MISSÃO DA IGREJA E DOUTRINA SOCIAL

II. A NATUREZA DA DOUTRINA SOCIAL

a) Um saber iluminado pela fé

72 A doutrina social da Igreja não foi pensada desde o princípio como um sistema orgânico; mas foi se formando pouco a pouco, com progressivos pronunciamentos do Magistério sobre os temas sociais. Tal génese torna compreensível o facto que tenham podido intervir algumas oscilações acerca da natureza, do método e da estrutura epistemológica da doutrina social da Igreja. Precedido por um significativo aceno na «Laborem exercens»[i], um esclarecimento decisivo nesse sentido está contido na Encíclica «Sollicitudo rei socialis»: a doutrina social da Igreja pertence, não ao campo da ideologia, mas ao «da teologia e precisamente da teologia moral»[ii]. Ela não é definível segundo parâmetros sócio-económicos. Não é um sistema ideológico ou pragmático, que visa definir e compor as relações económicas, políticas e sociais, mas uma categoria a se. É «a formulação acurada dos resultados de uma reflexão atenta sobre as complexas realidades da existência do homem, na sociedade e no contexto internacional, à luz da fé e da tradição eclesial. A sua finalidade principal é interpretar estas realidades, examinando a sua conformidade ou desconformidade com as linhas do ensinamento do Evangelho sobre o homem e sobre a sua vocação terrena e ao mesmo tempo transcendente; visa, pois, orientar o comportamento cristão»[iii].
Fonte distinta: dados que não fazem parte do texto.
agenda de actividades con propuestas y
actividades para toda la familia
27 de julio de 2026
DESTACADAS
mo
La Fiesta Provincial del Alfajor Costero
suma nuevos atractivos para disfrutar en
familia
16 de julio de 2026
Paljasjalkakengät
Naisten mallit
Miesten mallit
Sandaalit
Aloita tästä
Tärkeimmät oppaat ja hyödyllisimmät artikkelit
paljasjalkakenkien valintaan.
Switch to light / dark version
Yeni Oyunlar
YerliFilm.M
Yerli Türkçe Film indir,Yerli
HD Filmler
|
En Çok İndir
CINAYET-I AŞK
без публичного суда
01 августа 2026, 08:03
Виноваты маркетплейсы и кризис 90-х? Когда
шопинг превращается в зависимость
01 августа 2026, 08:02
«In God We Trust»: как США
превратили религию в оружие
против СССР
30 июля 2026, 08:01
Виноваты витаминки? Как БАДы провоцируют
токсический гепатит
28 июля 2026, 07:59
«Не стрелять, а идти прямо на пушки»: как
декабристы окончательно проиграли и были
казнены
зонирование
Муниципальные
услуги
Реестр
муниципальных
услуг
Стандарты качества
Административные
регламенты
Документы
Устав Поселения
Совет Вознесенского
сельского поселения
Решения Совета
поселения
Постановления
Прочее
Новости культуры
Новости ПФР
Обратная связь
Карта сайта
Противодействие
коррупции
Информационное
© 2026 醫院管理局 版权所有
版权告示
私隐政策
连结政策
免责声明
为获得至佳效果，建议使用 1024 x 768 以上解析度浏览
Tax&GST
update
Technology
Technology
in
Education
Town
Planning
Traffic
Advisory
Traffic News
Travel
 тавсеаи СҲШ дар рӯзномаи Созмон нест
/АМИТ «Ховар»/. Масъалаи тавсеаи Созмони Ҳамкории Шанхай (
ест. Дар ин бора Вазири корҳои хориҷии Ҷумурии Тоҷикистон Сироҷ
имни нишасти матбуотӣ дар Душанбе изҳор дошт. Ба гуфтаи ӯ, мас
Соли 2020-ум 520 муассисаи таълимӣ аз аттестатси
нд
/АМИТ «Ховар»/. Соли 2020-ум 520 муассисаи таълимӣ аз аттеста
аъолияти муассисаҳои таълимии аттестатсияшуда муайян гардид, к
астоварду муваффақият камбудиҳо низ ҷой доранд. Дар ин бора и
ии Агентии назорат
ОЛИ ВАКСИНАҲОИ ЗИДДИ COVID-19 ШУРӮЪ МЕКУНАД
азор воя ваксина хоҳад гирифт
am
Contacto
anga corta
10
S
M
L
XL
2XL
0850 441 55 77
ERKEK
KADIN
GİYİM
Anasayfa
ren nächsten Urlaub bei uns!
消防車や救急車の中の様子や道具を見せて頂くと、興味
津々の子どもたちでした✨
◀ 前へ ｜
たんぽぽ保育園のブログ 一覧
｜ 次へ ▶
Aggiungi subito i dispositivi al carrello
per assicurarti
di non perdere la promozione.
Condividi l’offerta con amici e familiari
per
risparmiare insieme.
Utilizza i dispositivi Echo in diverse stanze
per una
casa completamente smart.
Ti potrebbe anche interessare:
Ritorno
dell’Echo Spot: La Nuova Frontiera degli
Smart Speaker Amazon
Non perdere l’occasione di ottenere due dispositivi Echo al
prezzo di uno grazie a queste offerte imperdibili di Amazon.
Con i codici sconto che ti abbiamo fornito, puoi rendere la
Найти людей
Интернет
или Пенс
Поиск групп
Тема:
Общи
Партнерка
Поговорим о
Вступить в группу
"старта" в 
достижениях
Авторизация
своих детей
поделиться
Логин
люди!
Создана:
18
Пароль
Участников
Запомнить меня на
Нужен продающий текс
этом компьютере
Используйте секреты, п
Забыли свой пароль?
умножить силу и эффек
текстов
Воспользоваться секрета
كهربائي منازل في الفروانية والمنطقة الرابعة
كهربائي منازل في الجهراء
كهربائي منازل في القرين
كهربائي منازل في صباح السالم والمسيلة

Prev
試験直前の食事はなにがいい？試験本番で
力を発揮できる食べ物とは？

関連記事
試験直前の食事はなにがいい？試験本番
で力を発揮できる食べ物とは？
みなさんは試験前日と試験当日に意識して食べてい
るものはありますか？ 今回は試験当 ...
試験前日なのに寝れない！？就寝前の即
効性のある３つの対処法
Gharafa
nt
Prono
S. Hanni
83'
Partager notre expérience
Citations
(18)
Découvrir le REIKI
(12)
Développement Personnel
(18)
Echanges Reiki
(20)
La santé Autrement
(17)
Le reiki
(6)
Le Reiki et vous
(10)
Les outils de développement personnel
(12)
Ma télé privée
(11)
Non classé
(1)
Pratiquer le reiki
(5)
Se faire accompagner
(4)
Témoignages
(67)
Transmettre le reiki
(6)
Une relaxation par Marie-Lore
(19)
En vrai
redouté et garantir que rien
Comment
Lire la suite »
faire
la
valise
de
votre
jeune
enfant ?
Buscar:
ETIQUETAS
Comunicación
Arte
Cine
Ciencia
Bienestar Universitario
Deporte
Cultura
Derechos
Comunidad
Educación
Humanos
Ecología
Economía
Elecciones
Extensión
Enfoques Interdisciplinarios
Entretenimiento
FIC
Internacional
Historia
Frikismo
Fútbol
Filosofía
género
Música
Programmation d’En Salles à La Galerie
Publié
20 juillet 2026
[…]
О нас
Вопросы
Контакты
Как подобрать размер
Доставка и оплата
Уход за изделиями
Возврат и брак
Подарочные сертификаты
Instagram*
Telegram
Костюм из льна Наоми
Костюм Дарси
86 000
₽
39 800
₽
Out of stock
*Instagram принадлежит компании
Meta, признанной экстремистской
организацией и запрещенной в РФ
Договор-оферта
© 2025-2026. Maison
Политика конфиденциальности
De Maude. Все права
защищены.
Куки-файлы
73 A doutrina social, portanto, é de natureza teológica e especificamente teológico-moral, «tratando-se de uma doutrina destinada a orientar o comportamento das pessoas»[iv]: «Ela situa-se no cruzamento da vida e da consciência cristã com as situações do mundo e exprime-se nos esforços que indivíduos, famílias, agentes culturais e sociais, políticos e homens de Estado realizam para lhe dar forma e aplicação na história»[v].
Efectivamente, a doutrina social reflete os três níveis do ensinamento teológico-moral: o nível fundante das motivações; o diretivo das normas do viver social; o deliberativo das consciências, chamadas a mediar as normas objectivas e gerais nas situações sociais concretas e particulares. Estes três níveis definem implicitamente também o método próprio e a específica estrutura epistemológica da doutrina social da Igreja.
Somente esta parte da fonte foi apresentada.